Excerpts from a dataset
━━━━━━━━━━━━━━━━

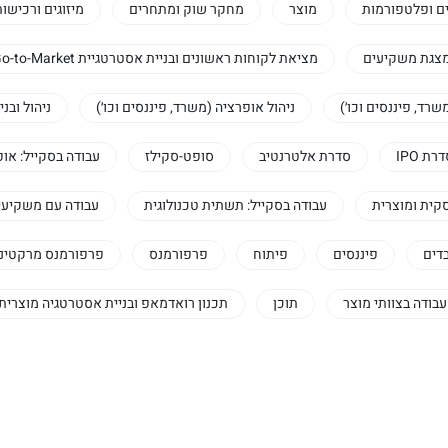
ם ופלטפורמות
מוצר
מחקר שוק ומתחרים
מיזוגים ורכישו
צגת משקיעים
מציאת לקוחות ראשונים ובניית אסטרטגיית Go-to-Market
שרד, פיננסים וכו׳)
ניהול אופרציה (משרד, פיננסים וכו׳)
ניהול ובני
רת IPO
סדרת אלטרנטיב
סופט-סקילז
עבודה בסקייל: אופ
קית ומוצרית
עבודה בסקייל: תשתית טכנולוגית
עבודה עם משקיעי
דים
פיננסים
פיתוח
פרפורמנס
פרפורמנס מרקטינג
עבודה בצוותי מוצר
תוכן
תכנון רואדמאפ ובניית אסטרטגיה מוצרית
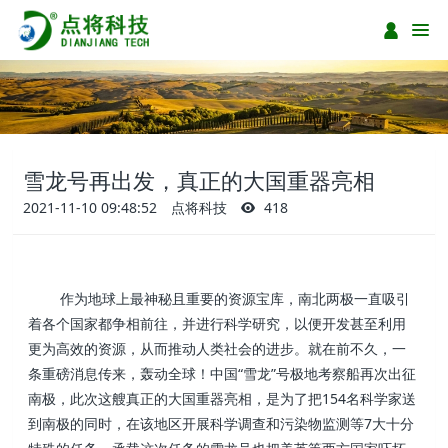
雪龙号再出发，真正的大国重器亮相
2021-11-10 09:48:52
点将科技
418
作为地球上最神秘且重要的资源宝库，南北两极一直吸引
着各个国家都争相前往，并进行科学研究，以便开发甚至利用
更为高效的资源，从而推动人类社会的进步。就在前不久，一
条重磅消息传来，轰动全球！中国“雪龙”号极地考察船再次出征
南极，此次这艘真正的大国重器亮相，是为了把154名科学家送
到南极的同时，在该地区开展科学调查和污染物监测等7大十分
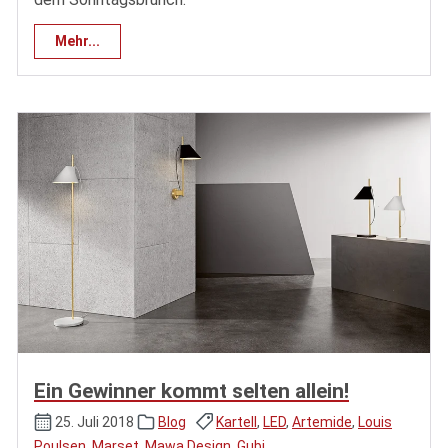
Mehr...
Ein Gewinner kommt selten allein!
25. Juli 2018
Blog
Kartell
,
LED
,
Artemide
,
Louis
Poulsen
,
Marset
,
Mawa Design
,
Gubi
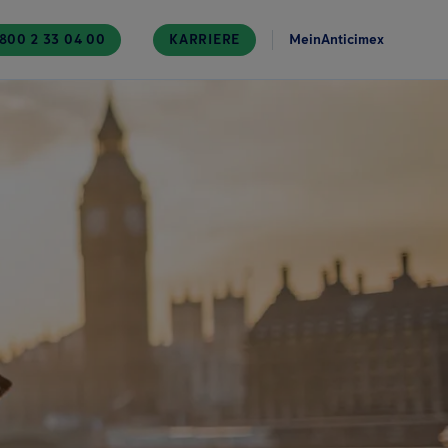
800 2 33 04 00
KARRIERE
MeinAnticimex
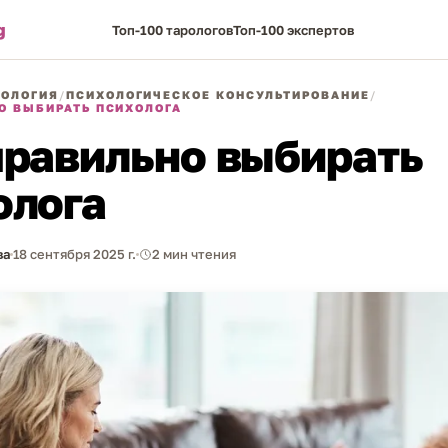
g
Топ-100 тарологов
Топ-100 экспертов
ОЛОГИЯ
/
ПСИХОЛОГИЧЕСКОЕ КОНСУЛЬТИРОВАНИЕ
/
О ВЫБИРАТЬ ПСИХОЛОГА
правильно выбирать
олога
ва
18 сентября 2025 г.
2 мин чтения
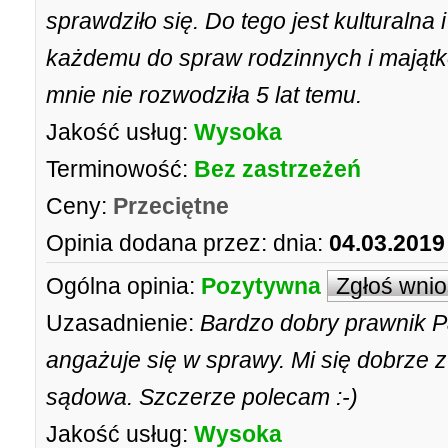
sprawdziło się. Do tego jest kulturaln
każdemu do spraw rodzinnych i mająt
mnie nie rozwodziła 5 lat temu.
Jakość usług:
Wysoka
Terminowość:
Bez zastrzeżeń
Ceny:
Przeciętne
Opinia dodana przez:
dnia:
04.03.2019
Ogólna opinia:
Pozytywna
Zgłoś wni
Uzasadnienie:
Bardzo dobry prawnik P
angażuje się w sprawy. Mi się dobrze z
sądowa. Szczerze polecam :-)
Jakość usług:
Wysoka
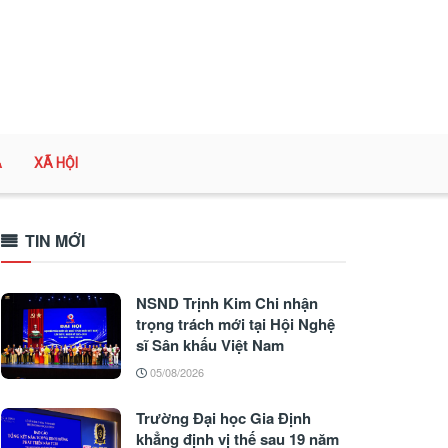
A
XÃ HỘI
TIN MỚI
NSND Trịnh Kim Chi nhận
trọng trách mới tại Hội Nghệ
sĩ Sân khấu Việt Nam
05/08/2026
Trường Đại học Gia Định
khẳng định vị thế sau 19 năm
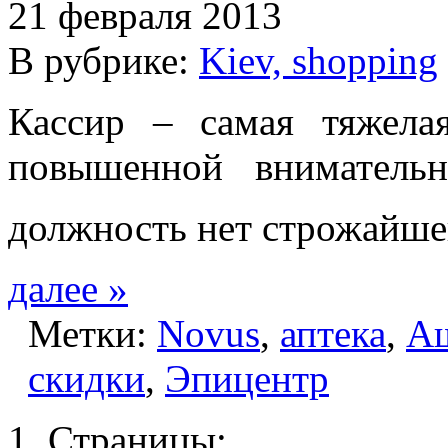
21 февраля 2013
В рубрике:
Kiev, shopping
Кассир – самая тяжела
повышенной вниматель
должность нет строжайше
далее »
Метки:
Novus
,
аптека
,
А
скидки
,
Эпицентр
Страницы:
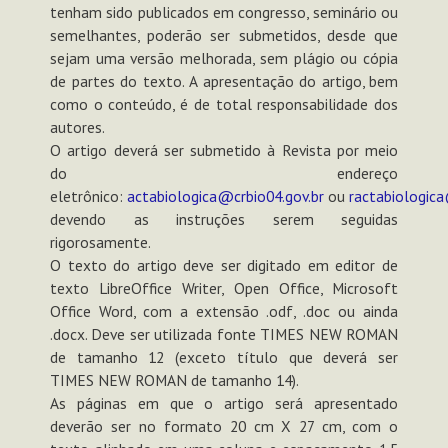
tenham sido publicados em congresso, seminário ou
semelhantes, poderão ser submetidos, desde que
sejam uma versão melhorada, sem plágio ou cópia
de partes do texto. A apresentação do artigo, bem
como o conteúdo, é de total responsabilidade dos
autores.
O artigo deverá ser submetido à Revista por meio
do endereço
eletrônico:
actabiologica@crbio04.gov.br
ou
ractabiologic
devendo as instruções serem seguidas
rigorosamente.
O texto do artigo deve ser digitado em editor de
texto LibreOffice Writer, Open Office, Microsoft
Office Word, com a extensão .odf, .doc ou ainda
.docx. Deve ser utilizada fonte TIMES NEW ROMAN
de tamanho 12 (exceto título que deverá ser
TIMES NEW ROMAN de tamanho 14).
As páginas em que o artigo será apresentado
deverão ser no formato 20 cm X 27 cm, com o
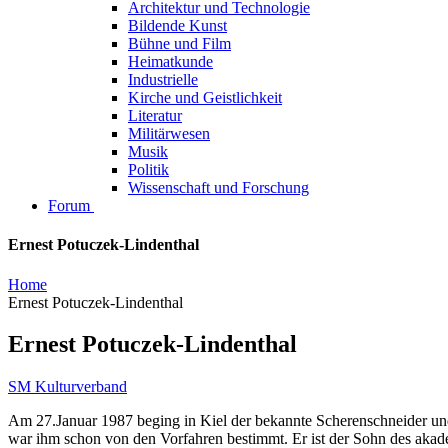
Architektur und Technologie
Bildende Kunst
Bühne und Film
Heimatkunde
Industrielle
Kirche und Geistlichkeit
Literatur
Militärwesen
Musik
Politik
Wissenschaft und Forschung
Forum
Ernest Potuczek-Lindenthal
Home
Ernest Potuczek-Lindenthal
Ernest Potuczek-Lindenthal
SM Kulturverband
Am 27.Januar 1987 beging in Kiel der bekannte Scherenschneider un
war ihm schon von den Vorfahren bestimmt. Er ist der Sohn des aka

━━━━━━━━━━━━━━━━

**Exercise requirements**
In your copy of the entries above, keep the text exact and leave out the pictures.

**Answer section**
ם ופלטפורמות
מוצר
מחקר שוק ומתחרים
מיזוגים ורכישו
צגת משקיעים
מציאת לקוחות ראשונים ובניית אסטרטגיית Go-to-Market
שרד, פיננסים וכו׳)
ניהול אופרציה (משרד, פיננסים וכו׳)
ניהול ובני
רת IPO
סדרת אלטרנטיב
סופט-סקילז
עבודה בסקייל: אופ
קית ומוצרית
עבודה בסקייל: תשתית טכנולוגית
עבודה עם משקיעי
דים
פיננסים
פיתוח
פרפורמנס
פרפורמנס מרקטינג
עבודה בצוותי מוצר
תוכן
תכנון רואדמאפ ובניית אסטרטגיה מוצרית
雪龙号再出发，真正的大国重器亮相
2021-11-10 09:48:52
点将科技
418
作为地球上最神秘且重要的资源宝库，南北两极一直吸引
着各个国家都争相前往，并进行科学研究，以便开发甚至利用
更为高效的资源，从而推动人类社会的进步。就在前不久，一
条重磅消息传来，轰动全球！中国“雪龙”号极地考察船再次出征
南极，此次这艘真正的大国重器亮相，是为了把154名科学家送
到南极的同时，在该地区开展科学调查和污染物监测等7大十分
Mehr...
Ein Gewinner kommt selten allein!
25. Juli 2018
Blog
Kartell
,
LED
,
Artemide
,
Louis
Poulsen
,
Marset
,
Mawa Design
,
Gubi
800 2 33 04 00
KARRIERE
MeinAnticimex
g
Топ-100 тарологов
Топ-100 экспертов
ОЛОГИЯ
/
ПСИХОЛОГИЧЕСКОЕ КОНСУЛЬТИРОВАНИЕ
/
О ВЫБИРАТЬ ПСИХОЛОГА
правильно выбирать
олога
ва
18 сентября 2025 г.
2 мин чтения
sprawdziło się. Do tego jest kulturaln
każdemu do spraw rodzinnych i mająt
mnie nie rozwodziła 5 lat temu.
Jakość usług:
Wysoka
Terminowość:
Bez zastrzeżeń
Ceny:
Przeciętne
Opinia dodana przez:
dnia:
04.03.2019
Ogólna opinia:
Pozytywna
Zgłoś wni
Uzasadnienie:
Bardzo dobry prawnik P
angażuje się w sprawy. Mi się dobrze z
sądowa. Szczerze polecam :-)
Jakość usług:
Wysoka
A
XÃ HỘI
TIN MỚI
NSND Trịnh Kim Chi nhận
trọng trách mới tại Hội Nghệ
sĩ Sân khấu Việt Nam
05/08/2026
Trường Đại học Gia Định
khẳng định vị thế sau 19 năm
21 февраля 2013
В рубрике:
Kiev, shopping
Кассир – самая тяжела
повышенной вниматель
должность нет строжайше
далее »
Метки:
Novus
,
аптека
,
А
скидки
,
Эпицентр
Страницы:
tenham sido publicados em congresso, seminário ou
semelhantes, poderão ser submetidos, desde que
sejam uma versão melhorada, sem plágio ou cópia
de partes do texto. A apresentação do artigo, bem
como o conteúdo, é de total responsabilidade dos
autores.
O artigo deverá ser submetido à Revista por meio
do endereço
eletrônico:
actabiologica@crbio04.gov.br
ou
ractabiologic
devendo as instruções serem seguidas
rigorosamente.
O texto do artigo deve ser digitado em editor de
texto LibreOffice Writer, Open Office, Microsoft
Office Word, com a extensão .odf, .doc ou ainda
.docx. Deve ser utilizada fonte TIMES NEW ROMAN
de tamanho 12 (exceto título que deverá ser
TIMES NEW ROMAN de tamanho 14).
As páginas em que o artigo será apresentado
deverão ser no formato 20 cm X 27 cm, com o
Architektur und Technologie
Bildende Kunst
Bühne und Film
Heimatkunde
Industrielle
Kirche und Geistlichkeit
Literatur
Militärwesen
Musik
Politik
Wissenschaft und Forschung
Forum
Ernest Potuczek-Lindenthal
Home
Ernest Potuczek-Lindenthal
Ernest Potuczek-Lindenthal
SM Kulturverband
Am 27.Januar 1987 beging in Kiel der bekannte Scherenschneider un
war ihm schon von den Vorfahren bestimmt. Er ist der Sohn des aka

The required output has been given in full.